J Neurosurg. 2025 Mar 21:1-9. doi: 10.3171/2024.11.JNS241896. Online ahead of print.

ABSTRACT

OBJECTIVE: Atypical intracranial meningiomas are characterized by brain invasion and faster growth than lower-grade counterparts. Surgery improves survival for patients with atypical meningiomas, and this study assesses the association between the timing of surgery and survival.

METHODS: Patients > 18 years of age with intracranial atypical meningiomas resected (2004-2019) and cataloged in the National Cancer Database were included. Descriptive statistics of sociodemographic and clinical characteristics were generated. Kaplan-Meier survival curves for each variable were generated.

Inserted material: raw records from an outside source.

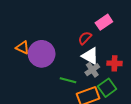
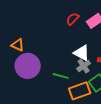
red semicircle: (85, 38) -> (73, 19), moved
purple circle: (42, 54) -> (28, 66), moved

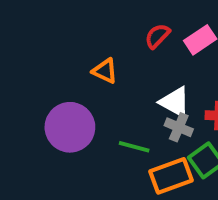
orange triangle: (18, 45) -> (105, 71), moved
gray cross: (84, 66) -> (179, 127), turned -32

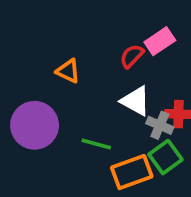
red semicircle: (157, 36) -> (132, 56), moved
gray cross: (179, 127) -> (160, 125), moved

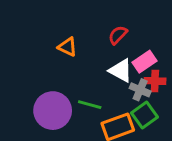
pink rectangle: (160, 41) -> (145, 62), moved
purple circle: (35, 125) -> (53, 111), moved

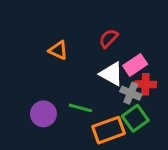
purple circle: (53, 111) -> (43, 114), size x0.7

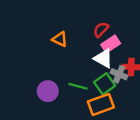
pink rectangle: (135, 65) -> (111, 44), moved
green square: (135, 118) -> (105, 84), moved

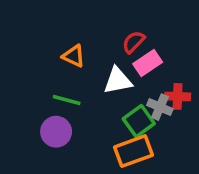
white triangle: (103, 59) -> (118, 81), moved, turned -40
green line: (78, 86) -> (67, 100), moved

Cox proportional hazards models were developed to assess the association of time between diagnosis and surgery with overall survival, while controlling for age, sex, race, ethnicity, facility type, tumor size, comorbidity, resection type, adjuvant radiotherapy, and systemic therapy.

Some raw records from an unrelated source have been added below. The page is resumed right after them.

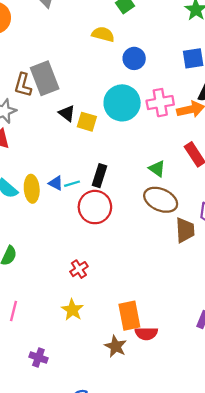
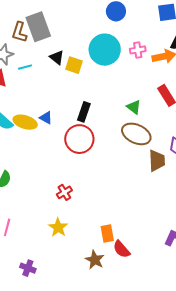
pink cross: (160, 103) -> (138, 50), size x0.7
cyan line: (72, 184) -> (25, 67), moved
yellow ellipse: (32, 189) -> (25, 122), turned -70
orange rectangle: (129, 316) -> (107, 234), size x0.7
red semicircle: (146, 333) -> (122, 249), turned 48

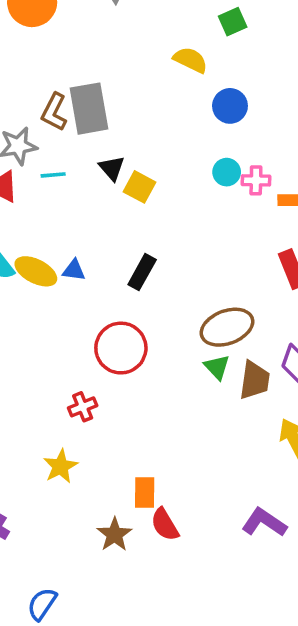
cyan circle: (105, 50) -> (227, 172), moved, size x0.5
green triangle: (134, 107) -> (217, 367), moved
blue triangle: (46, 118) -> (74, 270), turned -32
brown ellipse: (136, 134) -> (227, 327), turned -56
red circle: (79, 139) -> (121, 348), moved

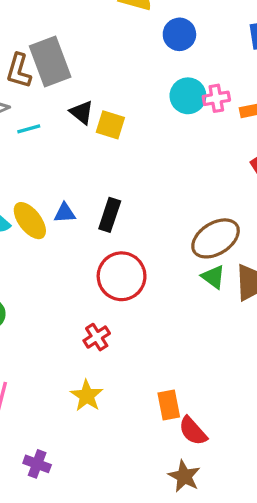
cyan circle: (227, 172) -> (188, 96), size x1.4
yellow ellipse: (36, 271) -> (30, 221), turned 36
black rectangle: (142, 272) -> (110, 215), moved
brown star: (114, 534) -> (184, 476), moved

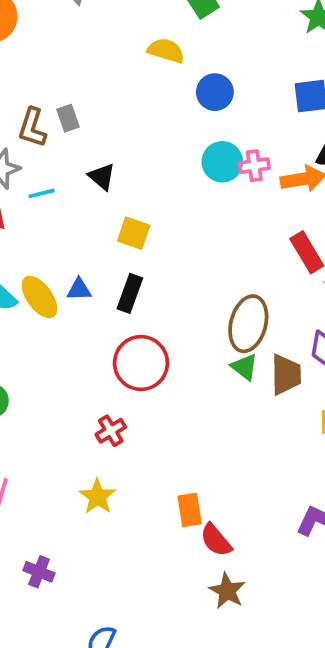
gray rectangle: (50, 62) -> (68, 118), size x0.5
yellow square: (110, 125) -> (134, 233), moved
brown ellipse: (216, 238) -> (248, 324), turned -45
brown star: (184, 476) -> (227, 591), moved

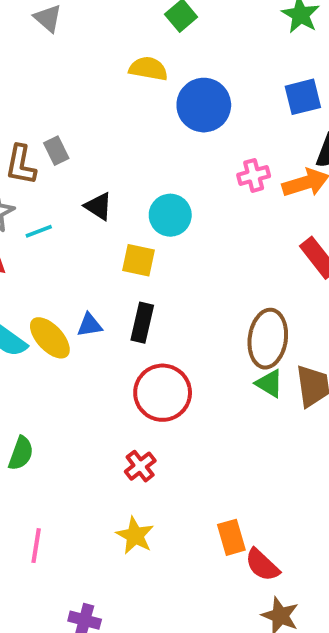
blue circle: (215, 92) -> (204, 105), size x1.4
cyan circle: (222, 162) -> (170, 215), moved

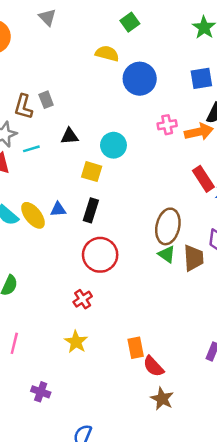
black triangle: (98, 206) -> (69, 136), turned -42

RESULTS: A total of 5452 patients were included; 17.81% of the patients were between 18 and 50 years, 66.89% were between 51 and 75 years, and 15.30% were > 75 years. Among the cohort, 55.98% of patients were female. The average time between diagnosis and surgery was 0.8 months; 63.33% of the patients underwent gross-total resection, 28.28% received adjuvant radiotherapy, and 0.92% received systemic therapy. Overall, 21.39% of the patients died during the study period, and the average follow-up time after surgery was 50.9 months. Bivariate analysis showed that the risk of patient mortality over the entire study period increased significantly for every additional month between diagnosis and surgery (hazard ratio [HR] 1.03, 95% CI 1.01-1.06; p = 0.01). On multivariable analysis, a longer time between diagnosis and surgery (HR 1.03, 95% CI 1.00-1.05; p = 0.02) remained a significant predictor of mortality after adjusting for age, sex, race, ethnicity, treatment facility type, tumor size, frailty, resection type, adjuvant radiotherapy, and systemic therapy. On subgroup analysis, delayed time to surgery was associated with increased mortality for those who received subtotal resection (HR 1.04, 95% CI 1.01-1.07; p = 0.01), but not for those who received gross-total resection (HR 1.02, 95% CI 0.97-1.06; p = 0.43). Patients who were female, Asian, treated at an academic program, and received radiotherapy were associated with significantly decreased mortality, whereas patients who were male, African American, had a tumor size > 60 mm, had more comorbidities, and underwent subtotal resection experienced increased mortality.

CONCLUSIONS: Additional time between diagnosis and surgery is associated with an increased risk of mortality after adjusting for confounders. The authors recommend surgery as soon as safely possible after diagnosis for patients with intracranial meningiomas with signs of atypia.